Locara

10 — Tools (Sandboxed Tool Execution)

Tools are callable actions the LLM or app code can invoke to do work in the world: OCR a PDF, search the filesystem, run Python, transform an image. Locara treats tooling as first-class — see 04-modalities.md for the developer-facing declaration model.

This document covers the runtime that executes tools.

Architecture

App declares tooling: ["ocr", "code-exec.python"]

Locara fetches signed wasm tools into shared cache

At call time:
  1. App invokes tools.ocr(...) via SDK
  2. SDK forwards to Rust runtime (capability-checked)
  3. Runtime spins up Wasmtime instance
  4. Imports configured per tool's declared WASI capabilities
  5. Tool runs to completion or abort
  6. Result returned to app

Why Wasmtime + WASI

  • Capability-based by design. Wasm modules have no syscalls except those imported by the host.
  • Fast cold start. Tens of microseconds vs hundreds of ms for containers.
  • Cross-platform. One binary runs on any Wasmtime host.
  • Standard. WASI is a stable specification with growing adoption.
  • Memory-isolated. Tool state cannot leak into the host process.
  • Resource-limited. Fuel-based execution caps prevent infinite loops; memory cap prevents allocation bombs.

See ../notes/wasmtime-wasi.md for background.

Tool registry

The Locara tool registry mirrors the model registry — curated, versioned, signed wasm artifacts:

registry/tools/<tool-id>.json
{
  "id": "ocr",
  "version": "1.2.0",
  "displayName": "Optical Character Recognition",
  "description": "Extract text and structure from images and PDFs.",
  "license": "Apache-2.0",
  
  "artifact": {
    "url": "https://cdn.locara.app/tools/ocr-v1.2.0.wasm",
    "sha256": "abc123...",
    "size_bytes": 2400000
  },

  "model_dependencies": [
    "glm-ocr-1.5-q8@sha256:..."
  ],

  "capability_requirements": [
    "fs.user-selected (when source is a file path)"
  ],

  "wasi_imports": {
    "fs": { "scope": "$TOOL_TEMP" },  // tool can only write to a temp dir
    "stdio": "read-write"
  },

  "input_schema": {
    "type": "object",
    "properties": {
      "source": { "$ref": "#/definitions/blob_or_path" },
      "language": { "type": "string", "enum": ["en", "auto"] }
    },
    "required": ["source"]
  },

  "output_schema": {
    "type": "object",
    "properties": {
      "text": { "type": "string" },
      "blocks": { "type": "array" },
      "confidence": { "type": "number" }
    }
  },

  "validated_at": "2026-04-01",
  "validated_by": "locara-team"
}

Apps reference tools by <id>@<version>. The runtime fetches and verifies SHA at install time.
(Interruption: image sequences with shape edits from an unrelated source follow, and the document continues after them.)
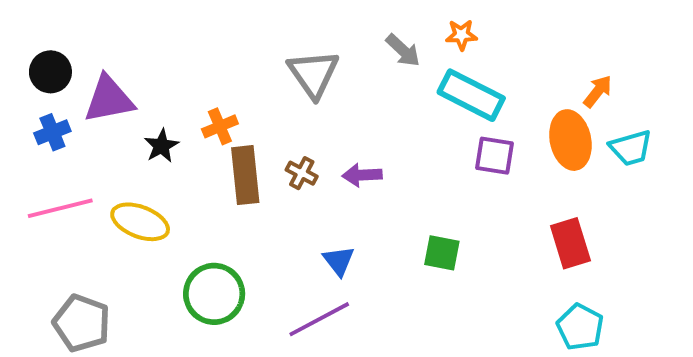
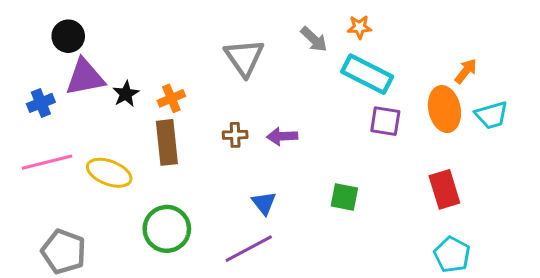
black circle: (50, 72) -> (68, 36), moved
black star: (161, 146) -> (126, 94), moved
brown cross: (302, 173) -> (235, 135), turned -30
brown rectangle: (245, 175) -> (167, 142), moved

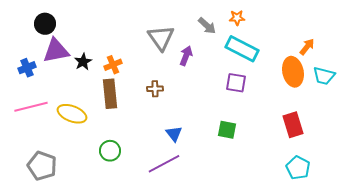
cyan trapezoid: (492, 115) -> (324, 76), turned 30
purple square: (385, 121) -> (236, 83), moved
purple arrow: (282, 136) -> (186, 56), moved, turned 114
green circle: (167, 229) -> (110, 151), size x0.7

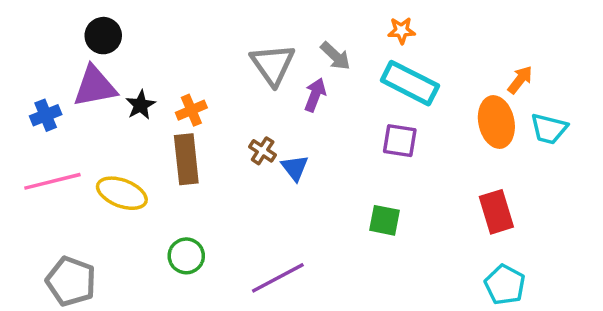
black circle: (45, 24) -> (103, 36), moved
gray arrow: (207, 26) -> (335, 56), moved
brown cross: (155, 89) -> (263, 151), turned 35
blue triangle: (174, 134) -> (295, 168), moved

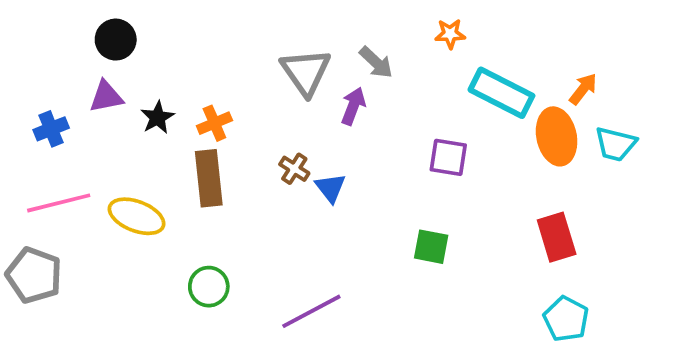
cyan rectangle: (410, 83) -> (501, 93), moved
purple triangle: (95, 86) -> (106, 97), size x0.7
gray pentagon: (71, 281) -> (34, 275), moved

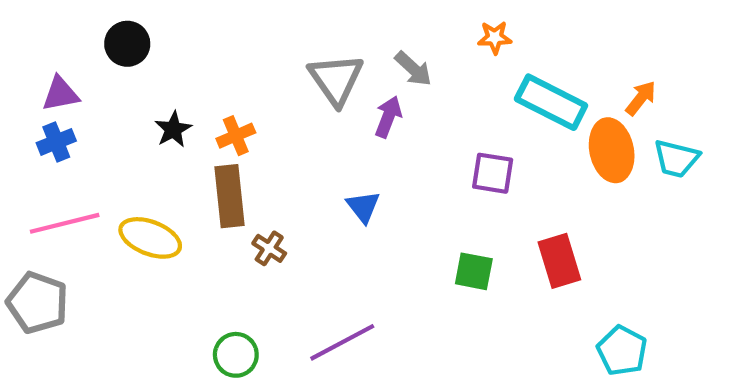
purple triangle: (106, 97) -> (60, 94), moved
brown cross: (294, 169) -> (269, 248), moved
red rectangle: (557, 237) -> (559, 261), moved
green circle: (209, 287) -> (236, 355), moved

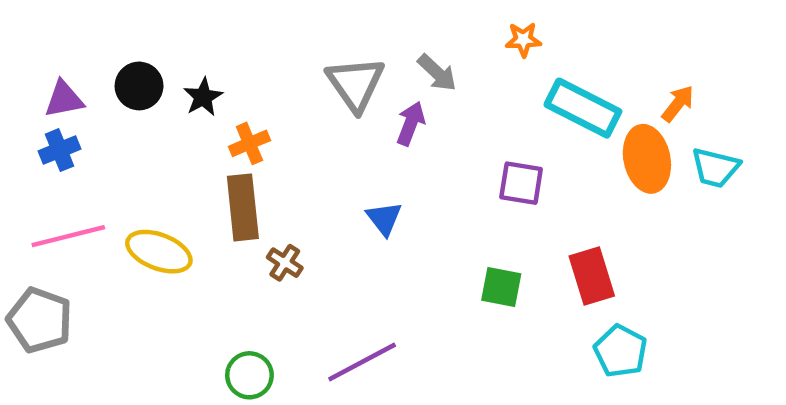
black circle: (127, 44) -> (139, 86), moved
black star: (173, 129) -> (203, 97), moved
cyan pentagon: (622, 351) -> (620, 351), moved

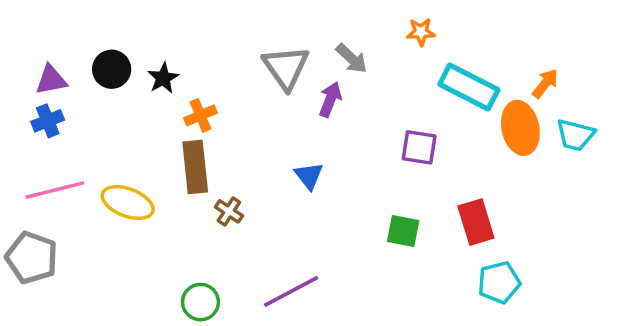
cyan pentagon: (620, 351) -> (499, 282), turned 30

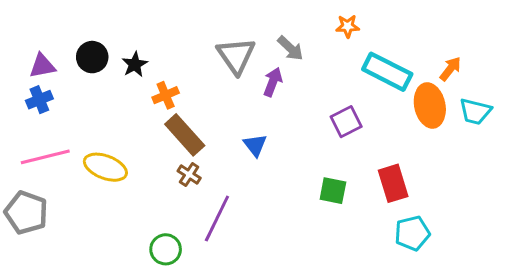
purple square: (419, 147) -> (346, 122), turned -36
brown rectangle: (195, 167) -> (185, 135), moved, turned -36
purple line: (291, 291) -> (217, 219), moved, turned -36

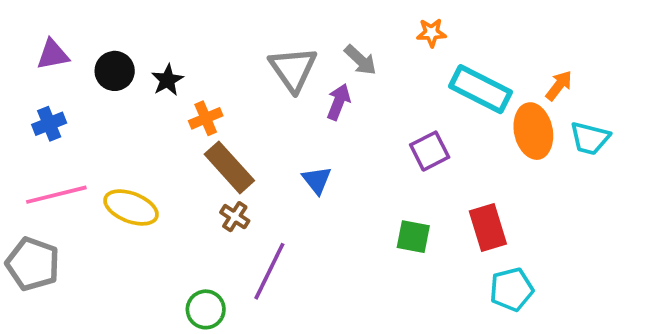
purple triangle: (42, 66) -> (53, 55), moved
Built-in tool catalog (v1)

Each tool below ships in the curated registry on day 1 of phase 3:

Document & content

  • ocr — Extract text from images / PDFs using GLM-OCR or RapidOCR.
  • pdf.extract-text — Extract text layer from PDFs.
  • pdf.split — Split PDFs by page.
  • image.resize — Resize / crop / format-convert images.
  • image.format-convert — JPEG ↔ PNG ↔ WebP.

Filesystem

  • filesystem.search — Search a user-selected directory by filename or content (FTS-backed).
  • filesystem.read — Read a user-selected file.
  • filesystem.write — Write to a user-selected path.
  • bash.read-only — Whitelist of safe shell commands (ls, grep, find, wc).

Code execution

  • code-exec.python — Pyodide-based Python in wasm. No native deps; pure Python + a small standard library subset. Memory-capped, time-bounded.
  • code-exec.js — JS execution in a separate wasm sandbox.
  • code-exec.lua — Optional; small footprint scripting.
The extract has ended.